*Listed entries*:
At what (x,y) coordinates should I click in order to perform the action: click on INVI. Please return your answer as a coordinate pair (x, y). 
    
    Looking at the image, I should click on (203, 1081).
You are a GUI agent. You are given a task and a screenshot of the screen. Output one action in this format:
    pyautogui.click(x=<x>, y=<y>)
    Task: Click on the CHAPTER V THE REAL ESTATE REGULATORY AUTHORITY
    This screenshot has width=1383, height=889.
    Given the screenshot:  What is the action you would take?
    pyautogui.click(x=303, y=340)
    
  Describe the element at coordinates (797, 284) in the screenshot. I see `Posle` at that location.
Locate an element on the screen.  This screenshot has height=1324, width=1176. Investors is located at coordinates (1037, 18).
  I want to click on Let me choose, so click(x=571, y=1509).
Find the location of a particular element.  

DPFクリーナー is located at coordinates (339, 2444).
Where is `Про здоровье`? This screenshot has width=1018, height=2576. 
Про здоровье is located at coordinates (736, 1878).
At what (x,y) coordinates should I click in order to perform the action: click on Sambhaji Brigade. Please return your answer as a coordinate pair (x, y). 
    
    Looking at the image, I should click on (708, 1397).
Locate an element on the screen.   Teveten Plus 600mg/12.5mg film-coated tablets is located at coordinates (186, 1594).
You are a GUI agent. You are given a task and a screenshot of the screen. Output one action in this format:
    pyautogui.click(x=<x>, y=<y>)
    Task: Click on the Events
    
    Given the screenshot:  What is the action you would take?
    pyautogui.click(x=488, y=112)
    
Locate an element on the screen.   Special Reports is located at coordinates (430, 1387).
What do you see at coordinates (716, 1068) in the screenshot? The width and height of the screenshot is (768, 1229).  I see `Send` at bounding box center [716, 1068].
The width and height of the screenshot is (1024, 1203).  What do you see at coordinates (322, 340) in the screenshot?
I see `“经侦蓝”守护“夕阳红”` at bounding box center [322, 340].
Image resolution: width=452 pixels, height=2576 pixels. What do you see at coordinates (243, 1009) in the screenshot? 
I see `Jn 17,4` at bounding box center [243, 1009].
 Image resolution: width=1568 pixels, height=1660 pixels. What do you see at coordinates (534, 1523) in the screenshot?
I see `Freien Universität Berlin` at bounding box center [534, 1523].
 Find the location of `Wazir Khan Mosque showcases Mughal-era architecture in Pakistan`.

*Work item*: Quote the material exactly, leaving nothing out.

*Response to the task*:
At what (x,y) coordinates should I click in order to perform the action: click on INVI. Please return your answer as a coordinate pair (x, y). 
    
    Looking at the image, I should click on (203, 1081).
You are a GUI agent. You are given a task and a screenshot of the screen. Output one action in this format:
    pyautogui.click(x=<x>, y=<y>)
    Task: Click on the CHAPTER V THE REAL ESTATE REGULATORY AUTHORITY
    This screenshot has width=1383, height=889.
    Given the screenshot:  What is the action you would take?
    pyautogui.click(x=303, y=340)
    
  Describe the element at coordinates (797, 284) in the screenshot. I see `Posle` at that location.
Locate an element on the screen.  This screenshot has height=1324, width=1176. Investors is located at coordinates (1037, 18).
  I want to click on Let me choose, so click(x=571, y=1509).
Find the location of a particular element.  

DPFクリーナー is located at coordinates (339, 2444).
Where is `Про здоровье`? This screenshot has width=1018, height=2576. 
Про здоровье is located at coordinates (736, 1878).
At what (x,y) coordinates should I click in order to perform the action: click on Sambhaji Brigade. Please return your answer as a coordinate pair (x, y). 
    
    Looking at the image, I should click on (708, 1397).
Locate an element on the screen.   Teveten Plus 600mg/12.5mg film-coated tablets is located at coordinates (186, 1594).
You are a GUI agent. You are given a task and a screenshot of the screen. Output one action in this format:
    pyautogui.click(x=<x>, y=<y>)
    Task: Click on the Events
    
    Given the screenshot:  What is the action you would take?
    pyautogui.click(x=488, y=112)
    
Locate an element on the screen.   Special Reports is located at coordinates (430, 1387).
What do you see at coordinates (716, 1068) in the screenshot? The width and height of the screenshot is (768, 1229).  I see `Send` at bounding box center [716, 1068].
The width and height of the screenshot is (1024, 1203).  What do you see at coordinates (322, 340) in the screenshot?
I see `“经侦蓝”守护“夕阳红”` at bounding box center [322, 340].
Image resolution: width=452 pixels, height=2576 pixels. What do you see at coordinates (243, 1009) in the screenshot? 
I see `Jn 17,4` at bounding box center [243, 1009].
 Image resolution: width=1568 pixels, height=1660 pixels. What do you see at coordinates (534, 1523) in the screenshot?
I see `Freien Universität Berlin` at bounding box center [534, 1523].
 Find the location of `Wazir Khan Mosque showcases Mughal-era architecture in Pakistan`.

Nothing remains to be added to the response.